- THE PROBLEM: Give the entries again, exactly as they stand.

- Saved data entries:
▬▬▬
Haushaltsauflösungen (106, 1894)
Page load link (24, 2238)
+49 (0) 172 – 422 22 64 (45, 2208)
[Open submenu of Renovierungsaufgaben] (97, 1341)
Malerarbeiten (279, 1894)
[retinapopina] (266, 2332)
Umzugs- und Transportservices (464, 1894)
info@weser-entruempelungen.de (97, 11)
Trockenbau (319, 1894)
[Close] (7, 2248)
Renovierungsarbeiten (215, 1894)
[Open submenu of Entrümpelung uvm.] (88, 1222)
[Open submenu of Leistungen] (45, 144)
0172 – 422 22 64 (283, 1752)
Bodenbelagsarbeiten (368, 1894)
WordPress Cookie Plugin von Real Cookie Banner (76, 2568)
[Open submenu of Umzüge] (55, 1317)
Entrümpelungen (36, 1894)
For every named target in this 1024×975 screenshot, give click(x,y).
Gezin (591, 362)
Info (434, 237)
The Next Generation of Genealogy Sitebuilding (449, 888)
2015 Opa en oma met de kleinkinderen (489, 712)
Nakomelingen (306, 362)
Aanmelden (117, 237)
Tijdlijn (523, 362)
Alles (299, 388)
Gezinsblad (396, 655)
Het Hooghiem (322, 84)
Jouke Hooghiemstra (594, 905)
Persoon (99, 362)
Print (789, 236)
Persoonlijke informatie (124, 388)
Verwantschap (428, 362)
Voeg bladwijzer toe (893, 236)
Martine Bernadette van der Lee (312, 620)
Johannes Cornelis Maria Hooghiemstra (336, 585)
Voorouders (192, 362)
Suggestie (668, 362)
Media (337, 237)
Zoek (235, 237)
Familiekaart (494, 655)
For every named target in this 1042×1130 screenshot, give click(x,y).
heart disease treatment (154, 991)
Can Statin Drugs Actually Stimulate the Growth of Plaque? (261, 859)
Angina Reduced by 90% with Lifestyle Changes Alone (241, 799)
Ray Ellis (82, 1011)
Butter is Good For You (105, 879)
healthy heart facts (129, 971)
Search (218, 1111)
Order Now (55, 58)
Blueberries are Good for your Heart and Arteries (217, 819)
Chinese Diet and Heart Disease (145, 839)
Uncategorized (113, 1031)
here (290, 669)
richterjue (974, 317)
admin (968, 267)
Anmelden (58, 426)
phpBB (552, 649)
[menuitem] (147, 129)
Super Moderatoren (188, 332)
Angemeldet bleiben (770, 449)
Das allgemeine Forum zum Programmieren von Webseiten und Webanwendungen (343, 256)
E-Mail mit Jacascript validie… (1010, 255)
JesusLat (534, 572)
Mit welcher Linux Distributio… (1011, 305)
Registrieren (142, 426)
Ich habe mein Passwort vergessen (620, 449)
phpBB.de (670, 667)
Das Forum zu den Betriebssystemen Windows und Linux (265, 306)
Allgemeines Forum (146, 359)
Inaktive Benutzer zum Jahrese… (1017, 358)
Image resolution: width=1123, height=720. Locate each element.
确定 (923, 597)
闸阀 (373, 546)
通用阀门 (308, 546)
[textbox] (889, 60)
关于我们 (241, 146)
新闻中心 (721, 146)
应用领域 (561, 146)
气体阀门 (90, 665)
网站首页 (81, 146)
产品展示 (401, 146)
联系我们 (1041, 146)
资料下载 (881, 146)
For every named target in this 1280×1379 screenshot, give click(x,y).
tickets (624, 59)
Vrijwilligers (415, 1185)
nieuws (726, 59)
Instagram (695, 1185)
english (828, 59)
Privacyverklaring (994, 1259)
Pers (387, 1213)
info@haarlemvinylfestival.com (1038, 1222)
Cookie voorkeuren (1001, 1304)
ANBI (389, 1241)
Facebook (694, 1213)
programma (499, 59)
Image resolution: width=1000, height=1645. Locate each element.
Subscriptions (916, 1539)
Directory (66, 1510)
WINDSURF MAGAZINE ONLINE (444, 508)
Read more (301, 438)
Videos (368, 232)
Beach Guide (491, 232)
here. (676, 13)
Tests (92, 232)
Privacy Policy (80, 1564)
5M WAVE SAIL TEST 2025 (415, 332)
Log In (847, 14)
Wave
▬▬▬
- RESULT FOR THIS EXERCISE:
Haushaltsauflösungen (106, 1894)
Page load link (24, 2238)
+49 (0) 172 – 422 22 64 (45, 2208)
[Open submenu of Renovierungsaufgaben] (97, 1341)
Malerarbeiten (279, 1894)
[retinapopina] (266, 2332)
Umzugs- und Transportservices (464, 1894)
info@weser-entruempelungen.de (97, 11)
Trockenbau (319, 1894)
[Close] (7, 2248)
Renovierungsarbeiten (215, 1894)
[Open submenu of Entrümpelung uvm.] (88, 1222)
[Open submenu of Leistungen] (45, 144)
0172 – 422 22 64 (283, 1752)
Bodenbelagsarbeiten (368, 1894)
WordPress Cookie Plugin von Real Cookie Banner (76, 2568)
[Open submenu of Umzüge] (55, 1317)
Entrümpelungen (36, 1894)
For every named target in this 1024×975 screenshot, give click(x,y).
Gezin (591, 362)
Info (434, 237)
The Next Generation of Genealogy Sitebuilding (449, 888)
2015 Opa en oma met de kleinkinderen (489, 712)
Nakomelingen (306, 362)
Aanmelden (117, 237)
Tijdlijn (523, 362)
Alles (299, 388)
Gezinsblad (396, 655)
Het Hooghiem (322, 84)
Jouke Hooghiemstra (594, 905)
Persoon (99, 362)
Print (789, 236)
Persoonlijke informatie (124, 388)
Verwantschap (428, 362)
Voeg bladwijzer toe (893, 236)
Martine Bernadette van der Lee (312, 620)
Johannes Cornelis Maria Hooghiemstra (336, 585)
Voorouders (192, 362)
Suggestie (668, 362)
Media (337, 237)
Zoek (235, 237)
Familiekaart (494, 655)
For every named target in this 1042×1130 screenshot, give click(x,y).
heart disease treatment (154, 991)
Can Statin Drugs Actually Stimulate the Growth of Plaque? (261, 859)
Angina Reduced by 90% with Lifestyle Changes Alone (241, 799)
Ray Ellis (82, 1011)
Butter is Good For You (105, 879)
healthy heart facts (129, 971)
Search (218, 1111)
Order Now (55, 58)
Blueberries are Good for your Heart and Arteries (217, 819)
Chinese Diet and Heart Disease (145, 839)
Uncategorized (113, 1031)
here (290, 669)
richterjue (974, 317)
admin (968, 267)
Anmelden (58, 426)
phpBB (552, 649)
[menuitem] (147, 129)
Super Moderatoren (188, 332)
Angemeldet bleiben (770, 449)
Das allgemeine Forum zum Programmieren von Webseiten und Webanwendungen (343, 256)
E-Mail mit Jacascript validie… (1010, 255)
JesusLat (534, 572)
Mit welcher Linux Distributio… (1011, 305)
Registrieren (142, 426)
Ich habe mein Passwort vergessen (620, 449)
phpBB.de (670, 667)
Das Forum zu den Betriebssystemen Windows und Linux (265, 306)
Allgemeines Forum (146, 359)
Inaktive Benutzer zum Jahrese… (1017, 358)
Image resolution: width=1123, height=720. Locate each element.
确定 (923, 597)
闸阀 (373, 546)
通用阀门 (308, 546)
[textbox] (889, 60)
关于我们 (241, 146)
新闻中心 (721, 146)
应用领域 (561, 146)
气体阀门 (90, 665)
网站首页 (81, 146)
产品展示 (401, 146)
联系我们 (1041, 146)
资料下载 (881, 146)
For every named target in this 1280×1379 screenshot, give click(x,y).
tickets (624, 59)
Vrijwilligers (415, 1185)
nieuws (726, 59)
Instagram (695, 1185)
english (828, 59)
Privacyverklaring (994, 1259)
Pers (387, 1213)
info@haarlemvinylfestival.com (1038, 1222)
Cookie voorkeuren (1001, 1304)
ANBI (389, 1241)
Facebook (694, 1213)
programma (499, 59)
Image resolution: width=1000, height=1645. Locate each element.
Subscriptions (916, 1539)
Directory (66, 1510)
WINDSURF MAGAZINE ONLINE (444, 508)
Read more (301, 438)
Videos (368, 232)
Beach Guide (491, 232)
here. (676, 13)
Tests (92, 232)
Privacy Policy (80, 1564)
5M WAVE SAIL TEST 2025 (415, 332)
Log In (847, 14)
Wave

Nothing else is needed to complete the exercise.